Described are systems and methods for training a machine-learning model to generate image of biological samples, and systems and methods for generating enhanced images of biological samples. The method for training a machine-learning model to generate images of biological samples may include obtaining a plurality of training images comprising a training image of a first type, and a training image of a second type. The method may also include generating, based on the training image of the first type, a plurality of wavelet coefficients using the machine-learning model; generating, based on the plurality of wavelet coefficients, a synthetic image of the second type; comparing the synthetic image of the second type with the training image of the second type; and updating the machine-learning model based on the comparison.

Core Innovation

The document describes machine-learning model-based generation of enhanced biological microscopy images at scale, including transforming images of biological samples from one modality into synthetic images of other modalities. The transformation is trained to translate bright-field images into synthetic fluorescence, phase, and segmentation modalities, producing enhanced images suitable for downstream evaluation.

The document further describes wavelet-coefficient generation and a Generative Adversarial Network architecture, including a conditional GAN with a generator, discriminator, and PatchGAN. Wavelet-domain representation and losses are used during training, and physics-based image formation modeling may be incorporated to model phase.

In addition, the document discloses hardware-software co-optimization in which illumination patterns are determined using an attention layer and optimized via a spatial light modulator, with a back-propagation module used for the optical and illumination optimization loop. Robustness evaluation is discussed by training classifiers on generated versus real images and discussing batch effects, and treatment evaluation is discussed using enhanced images derived from healthy, untreated, and treated sample sets, compared using biomarker signal identification and distribution- and score-based analysis, with example disease contexts such as NASH and TSC.

Claims Coverage

The independent claims cover a treatment-evaluation workflow that uses a trained machine-learning model to transform images from untreated and treated biological samples affected by a disease of interest, and then compares the transformed images to evaluate the treatment. Across the independent claim set, the main inventive features are the paired image inputs, the transformation via a trained machine-learning model, and the comparative evaluation step.

Paired untreated and treated image sets for a disease of interest

Receiving first one or more images depicting one or more untreated biological samples affected by the disease of interest; receiving second one or more images depicting one or more treated biological samples affected by the disease of interest and treated by the treatment.

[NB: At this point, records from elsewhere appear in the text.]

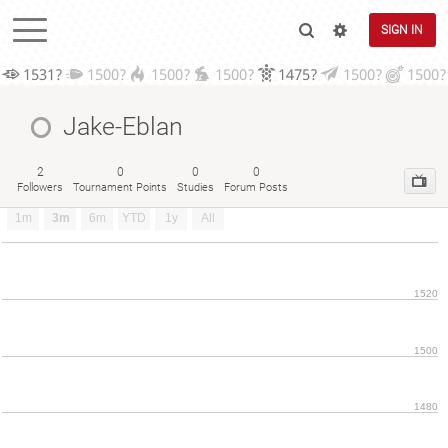
SIGN IN
1531?
1500?
1500?
1500?
1475?
1500?
1500?
Jake-Eblan
2
0
0
0
Followers
Tournament Points
Studies
Forum Posts
1m
3m
6m
YTD
1y
All
1520
1500
1480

Transformation of both image sets with a trained machine-learning model

Inputting the first one or more images into a trained machine-learning model to obtain first one or more transformed images; inputting the second one or more images into the trained machine-learning model to obtain second one or more transformed images.

Comparing transformed images to evaluate the treatment

Comparing the first one or more transformed images and the second one or more transformed images to evaluate the treatment.

All independent claims share the same core workflow: receive untreated and treated diseased-sample images, transform each set using a trained machine-learning model, and compare the transformed outputs to evaluate treatment with respect to the disease of interest.

Stated Advantages

Not explicitly described in patent.

Documented Applications

Not explicitly described in patent.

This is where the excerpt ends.